SUPPLIED RECORDS Start Marker

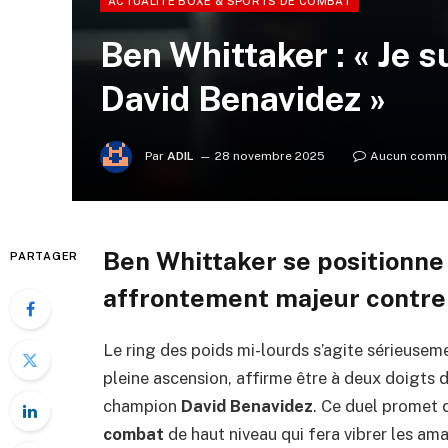
ACTUALITÉ BOXE & SPORTS DE COMBAT
Ben Whittaker : « Je s
David Benavidez »
Par
ADIL
28 novembre 2025
Aucun comme
Ben Whittaker se positionne
PARTAGER
affrontement majeur contre
Le ring des poids mi-lourds s’agite sérieusem
pleine ascension, affirme être à deux doigts
champion
David Benavidez
. Ce duel promet d
combat
de haut niveau qui fera vibrer les am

SUPPLIED RECORDS End Marker

Print each record as it appears above, dropping every picture from the copy.

ACTUALITÉ BOXE & SPORTS DE COMBAT
Ben Whittaker : « Je s
David Benavidez »
Par
ADIL
28 novembre 2025
Aucun comme
Ben Whittaker se positionne
PARTAGER
affrontement majeur contre
Le ring des poids mi-lourds s’agite sérieusem
pleine ascension, affirme être à deux doigts
champion
David Benavidez
. Ce duel promet d
combat
de haut niveau qui fera vibrer les am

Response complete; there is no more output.